Records for this task Block Start

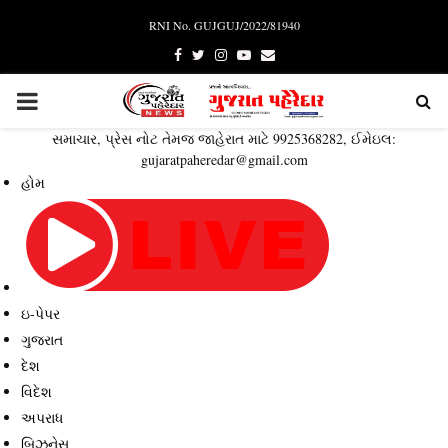
RNI No. GUJGUJ/2022/81940
Facebook
Twitter
Instagram
Youtube
Email
PRIMARY
સમાચાર, પ્રેસ નોટ તેમજ જાહેરાત માટે 9925368282, ઈમેઇલ:
MENU
gujaratpaheredar@gmail.com
હોમ
ઇ-પેપર
ગુજરાત
દેશ
વિદેશ
અપરાધ
બિઝનેસ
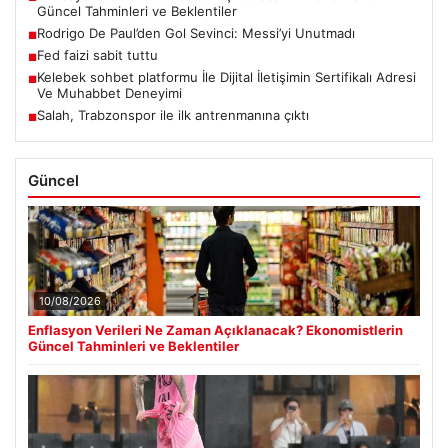
Güncel Tahminleri ve Beklentiler
Rodrigo De Paul’den Gol Sevinci: Messi’yi Unutmadı
■
Fed faizi sabit tuttu
■
Kelebek sohbet platformu İle Dijital İletişimin Sertifikalı Adresi
■
Ve Muhabbet Deneyimi
Salah, Trabzonspor ile ilk antrenmanına çıktı
■
Güncel
10/08/2026
Enflasyon Verileri Ne Zaman Açıklanacak? Ekonomistlerin
Güncel Tahminleri ve Beklentiler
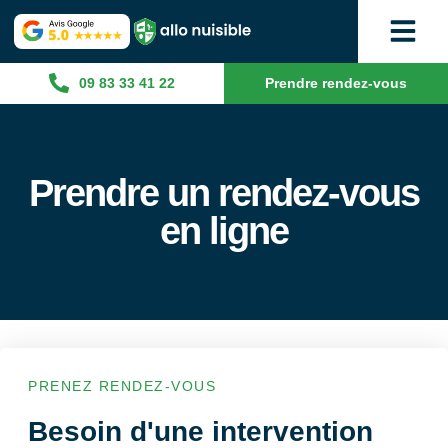
09 83 33 41 22
Prendre rendez-vous
Prendre un rendez-vous
en ligne
PRENEZ RENDEZ-VOUS
Besoin d'une intervention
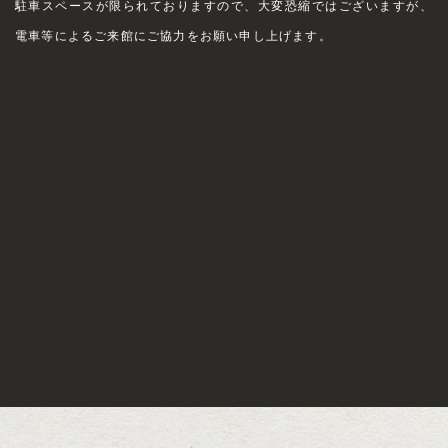
駐車スペースが限られておりますので、大変恐縮ではございますが、
電車等によるご来館にご協力をお願い申し上げます。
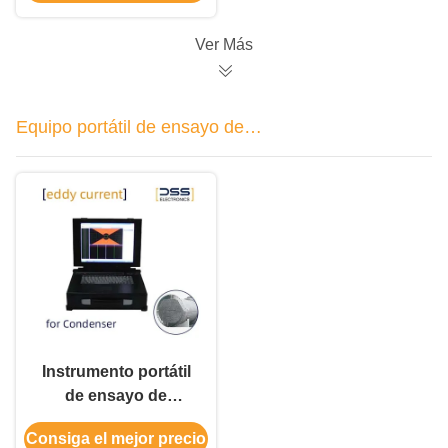
Ver Más
Equipo portátil de ensayo de
corriente de Eddy
Instrumento portátil
de ensayo de
corriente Eddy Rango
Consiga el mejor precio
de frecuencia 1 Hz - 2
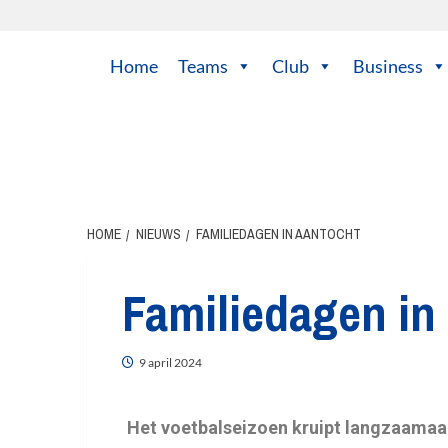
Home
Teams
Club
Business
HOME
NIEUWS
FAMILIEDAGEN IN AANTOCHT
Familiedagen in
9 april 2024
Het voetbalseizoen kruipt langzaamaan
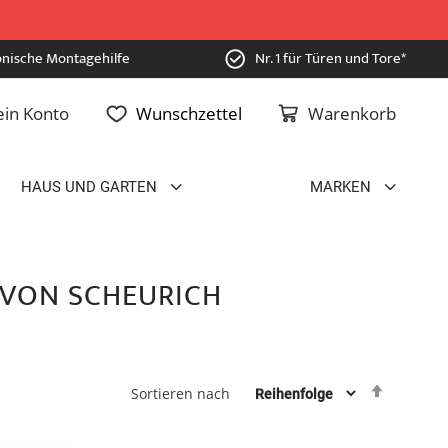
onische Montagehilfe
Nr. 1 für Türen und Tore*
in Konto
Wunschzettel
Warenkorb
HAUS UND GARTEN
MARKEN
VON SCHEURICH
Absteig
Sortieren nach
sortiere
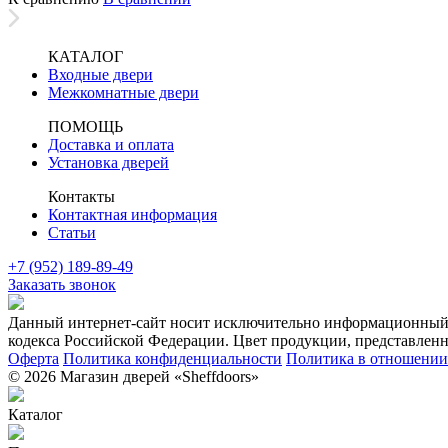
КАТАЛОГ
Входные двери
Межкомнатные двери
ПОМОЩЬ
Доставка и оплата
Установка дверей
Контакты
Контактная информация
Статьи
+7 (952) 189-89-49
Заказать звонок
Данный интернет-сайт носит исключительно информационный х
кодекса Российской Федерации. Цвет продукции, представленно
Оферта
Политика конфиденциальности
Политика в отношении 
© 2026 Магазин дверей «Sheffdoors»
Каталог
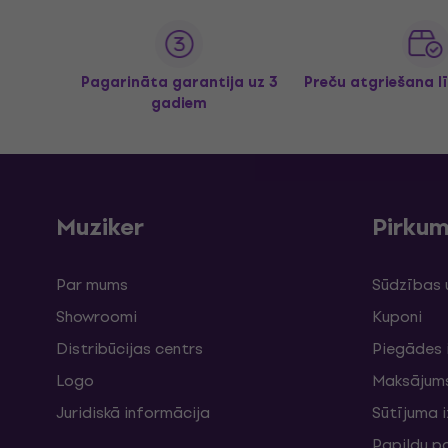
Pagarināta garantija uz 3
Preču atgriešana l
gadiem
Muziker
Pirku
Par mums
Sūdzības 
Showroomi
Kuponi
Distribūcijas centrs
Piegādes 
Logo
Maksājum
Juridiskā informācija
Sūtījuma 
Papildu p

Records for this task Block End

* [Exercise description]:
Which lines of the records above contain the word "ensayo"? Show each of them.

* [Task solution]:
Equipo portátil de ensayo de
de ensayo de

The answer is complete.